For 3, the issue is for items like qr_qualityFlag, if there are multiple measures in the wide table, how do we know what the quality flag is for? Or other situations where wide columns are linked, but there is ambiguity about that linkage. For this, @martinwellman had been using a tagging system, and we think we will adopt the tagging system more broadly now. One issue was that in R, the only symbol that’s not “_” that can also be used in a name is “.”, so if we want to differentiate the tags with a different symbol we have to use “.”. The other issue is that when importing data in Python with pandas, rows with identical names will be appended with a “.#” where “#” is a whole number to indicate the repetition and avoid duplication. To avoid our tags getting confused with this kind of repetition, I suggested adding the tags as “.o#” or “.odm#” with an integer, so that the tags are consistent, useable in R, and don’t create confusion in Python.

Curious to hear the thoughts of others on this, @dmanuel - and Martin, let me know if I missed anything or got anything wrong.

I think in the sentence “As such, “AND” and “OR” headers will always require generating additional columns in the long data format” you meant “additional rows” instead of “additional columns”.
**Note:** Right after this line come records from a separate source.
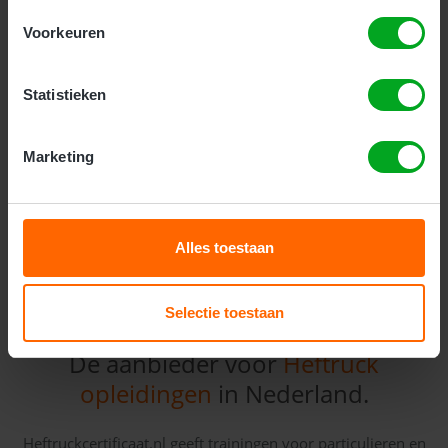
reachtruck bestuurders zonder of met weinig
Voorkeuren
ervaring. Deze veiligheidsopleiding gaat dieper in op
veiligheid, onderhoud en de praktijk. Deze cursus
duurt 2 dagen.
Statistieken
Kosten:
Marketing
Meer Informatie
Alles toestaan
Selectie toestaan
Dé aanbieder voor
Heftruck
opleidingen
in Nederland.
Heftruckcertificaat.nl geeft trainingen voor particulieren en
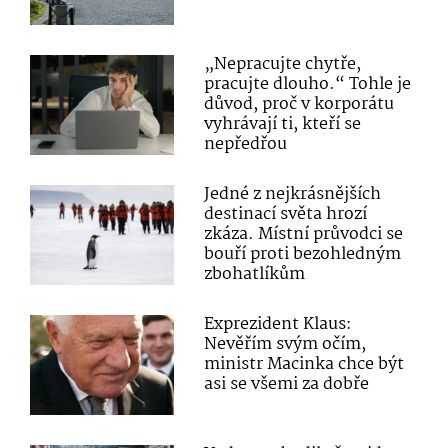
„Nepracujte chytře,
pracujte dlouho.“ Tohle je
důvod, proč v korporátu
vyhrávají ti, kteří se
nepředřou
Jedné z nejkrásnějších
destinací světa hrozí
zkáza. Místní průvodci se
bouří proti bezohledným
zbohatlíkům
Exprezident Klaus:
Nevěřím svým očím,
ministr Macinka chce být
asi se všemi za dobře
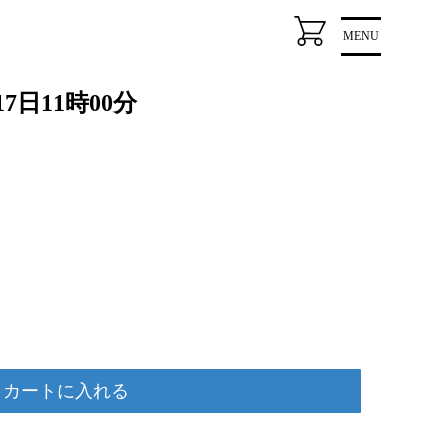
MENU
7日11時00分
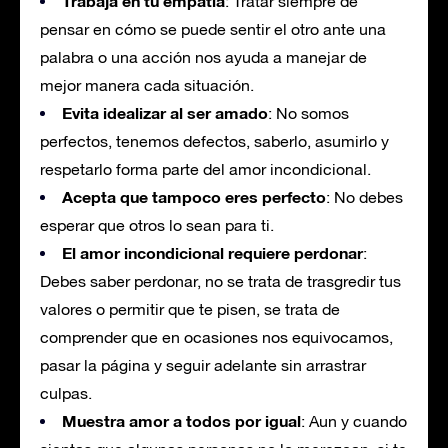
Trabaja en tu empatía
: Tratar siempre de
pensar en cómo se puede sentir el otro ante una
palabra o una acción nos ayuda a manejar de
mejor manera cada situación.
Evita idealizar al ser amado
: No somos
perfectos, tenemos defectos, saberlo, asumirlo y
respetarlo forma parte del amor incondicional.
Acepta que tampoco eres perfecto
: No debes
esperar que otros lo sean para ti.
El amor incondicional requiere perdonar
:
Debes saber perdonar, no se trata de trasgredir tus
valores o permitir que te pisen, se trata de
comprender que en ocasiones nos equivocamos,
pasar la página y seguir adelante sin arrastrar
culpas.
Muestra amor a todos por igual
: Aun y cuando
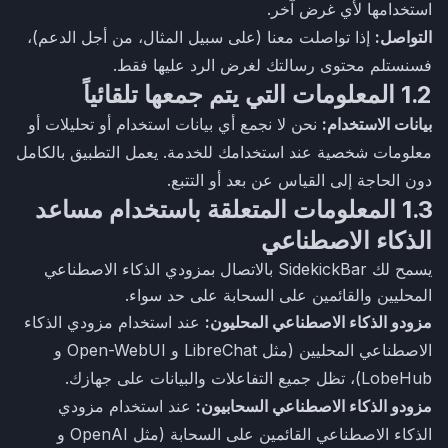
استخدامها لأي غرض آخر.
التواصل:
إذا تواصلت معنا (على سبيل المثال، من أجل الدعم)،
فسنستلم محتوى رسالتك لغرض الرد عليها فقط.
1.2 المعلومات التي يتم جمعها تلقائياً
بيانات الاستخدام:
نحن لا نجمع أي بيانات استخدام أو تحليلات أو
معلومات شخصية عند استخدامك للخدمة. يعمل التطبيق بالكامل
دون الحاجة إلى القياس عن بعد أو التتبع.
1.3 المعلومات المتعلقة باستخدام مساعد
الذكاء الاصطناعي
يسمح لك SidekickBar بالاتصال بمزودي الذكاء الاصطناعي
المحليين والقائمين على السحابة على حد سواء.
مزودو الذكاء الاصطناعي المحليون:
عند استخدام مزودي الذكاء
الاصطناعي المحليين (مثل LibreChat و Open-WebUI و
LobeHub)، تظل جميع التفاعلات والبيانات على جهازك.
مزودو الذكاء الاصطناعي السحابيون:
عند استخدام مزودي
الذكاء الاصطناعي القائمين على السحابة (مثل OpenAI و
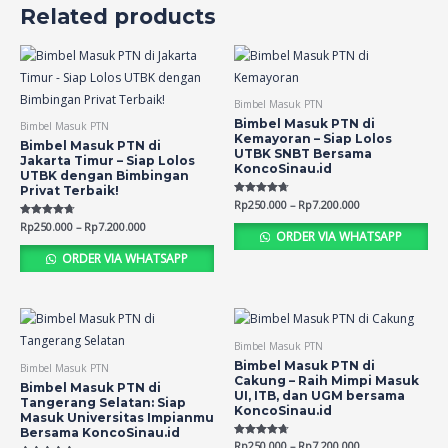
Related products
Bimbel Masuk PTN
Bimbel Masuk PTN di
Bimbel Masuk PTN
Kemayoran – Siap Lolos
Bimbel Masuk PTN di
UTBK SNBT Bersama
Jakarta Timur – Siap Lolos
KoncoSinau.id
UTBK dengan Bimbingan
Privat Terbaik!
Rated
Rp
250.000
–
Rp
7.200.000
4.69
out of 5
Rated
Rp
250.000
–
Rp
7.200.000
ORDER VIA WHATSAPP
4.65
out of 5
ORDER VIA WHATSAPP
Bimbel Masuk PTN
Bimbel Masuk PTN di
Bimbel Masuk PTN
Cakung – Raih Mimpi Masuk
Bimbel Masuk PTN di
UI, ITB, dan UGM bersama
Tangerang Selatan: Siap
KoncoSinau.id
Masuk Universitas Impianmu
Bersama KoncoSinau.id
Rated
Rp
250.000
–
Rp
7.200.000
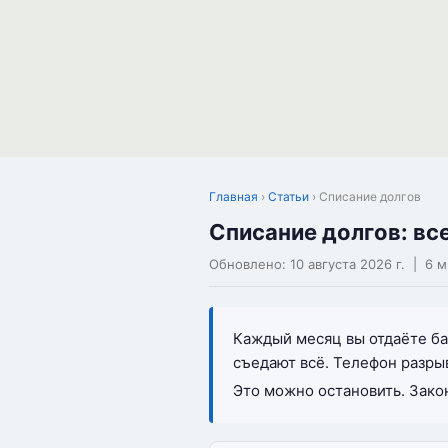
Главная
›
Статьи
› Списание долгов
Списание долгов: вс
Обновлено:
10 августа 2026 г.
| 6 м
Каждый месяц вы отдаёте ба
съедают всё. Телефон разры
Это можно остановить. Закон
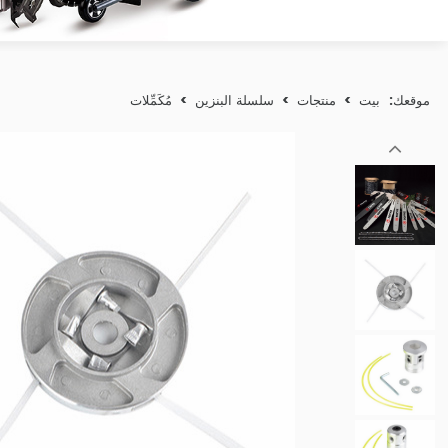
موقعك:
بيت
>
منتجات
>
سلسلة البنزين
>
مُكَمِّلات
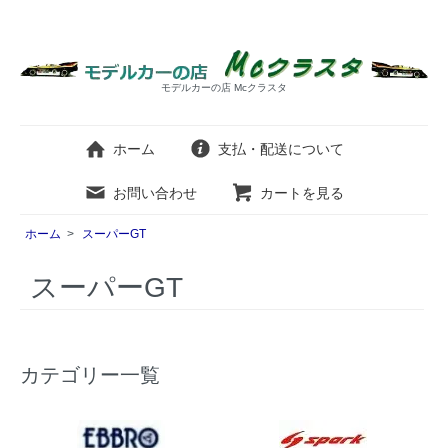
モデルカーの店 Mcクラスタ
ホーム
支払・配送について
お問い合わせ
カートを見る
ホーム
>
スーパーGT
スーパーGT
カテゴリー一覧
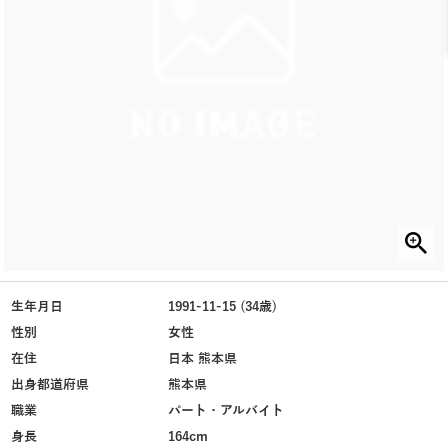
生年月日
1991-11-15 (34歳)
性別
女性
在住
日本 熊本県
出身都道府県
熊本県
職業
パート・アルバイト
身長
164cm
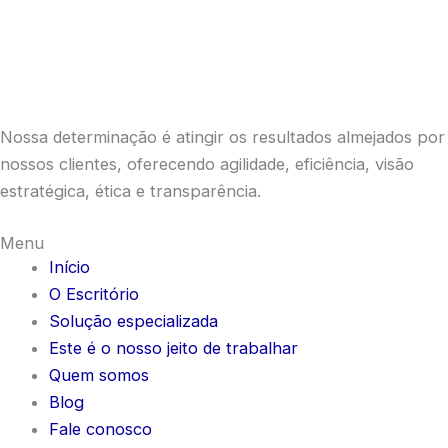
Nossa determinação é atingir os resultados almejados por
nossos clientes, oferecendo agilidade, eficiência, visão
estratégica, ética e transparência.
Menu
Início
O Escritório
Solução especializada
Este é o nosso jeito de trabalhar
Quem somos
Blog
Fale conosco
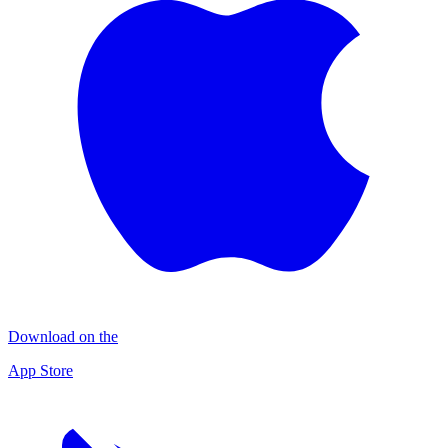
Download on the
App Store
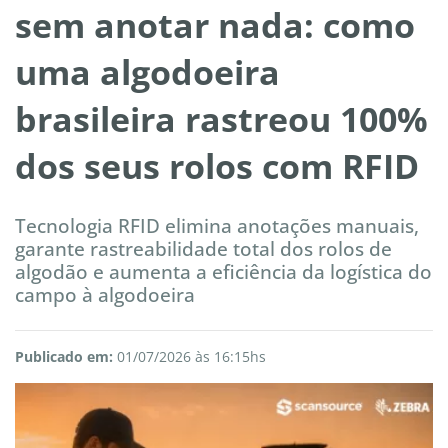
sem anotar nada: como
uma algodoeira
brasileira rastreou 100%
dos seus rolos com RFID
Tecnologia RFID elimina anotações manuais,
garante rastreabilidade total dos rolos de
algodão e aumenta a eficiência da logística do
campo à algodoeira
Publicado em:
01/07/2026 às 16:15hs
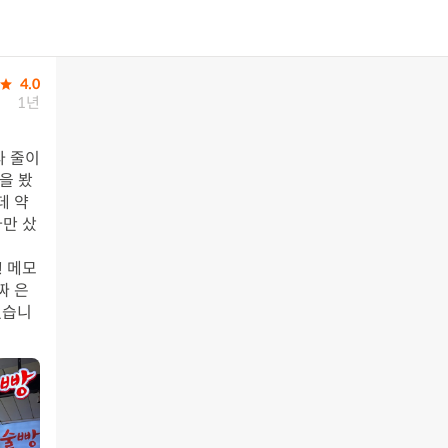
4.0
1년
 줄이 
을 봤
데 약
나만 샀
! 메모
짜 은
었습니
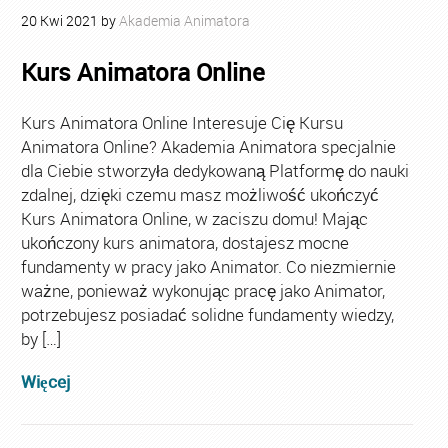
20
Kwi
2021
by
Akademia Animatora
Kurs Animatora Online
Kurs Animatora Online Interesuje Cię Kursu
Animatora Online? Akademia Animatora specjalnie
dla Ciebie stworzyła dedykowaną Platformę do nauki
zdalnej, dzięki czemu masz możliwość ukończyć
Kurs Animatora Online, w zaciszu domu! Mając
ukończony kurs animatora, dostajesz mocne
fundamenty w pracy jako Animator. Co niezmiernie
ważne, ponieważ wykonując pracę jako Animator,
potrzebujesz posiadać solidne fundamenty wiedzy,
by […]
Więcej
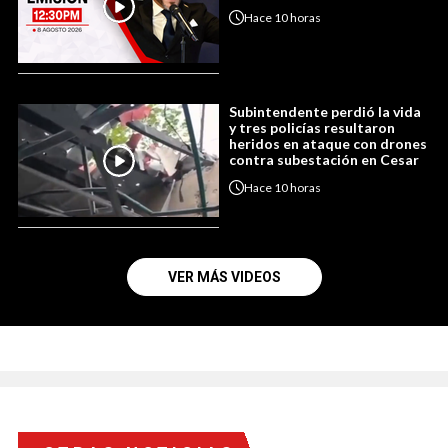
Hace
10 horas
Subintendente perdió la vida
y tres policías resultaron
heridos en ataque con drones
contra subestación en Cesar
Hace
10 horas
VER MÁS VIDEOS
One advantage of having a required leading letter, such as the “o” in .o#, is that we can define additional flags in the future. For example, not only can we have groups (defined by flags that start with “o”), we can also add special linking tags. So “qr_qualityFlag.o1.lsampleID” and “qr_notes.o1” will go in the same row in the qualityReports table because they have the same group flag (o1), and the “lsampleID” could tell us to link the quality flag with the sampleID that is a member of the group o1 (as opposed to linking it with a measureRepID or a measureSetRepID). For readability, we may want to add an underscore, like “l_sampleID” instead of “lsampleID”. This is just an example, the main idea is that it gives us room to expand the flags to have other meanings in the future, if we decide we want to.

Martin

I did actually mean additional columns - in the sense that for attributes at least, the the wide attribute is just one column, but for “AND” and “OR” headers, there are additional columns to consider/add when building out the long-format data. For example, if the EU4S template only had a “in_2_AND_name_insType__sampler_” column, we wouldn’t need an additional row in the long data. But because we have “in_2_AND_name_insType__sampler_” and “in_2_AND_name_insType__flowmeter_” as columns, we do need an additional row. If that makes sense?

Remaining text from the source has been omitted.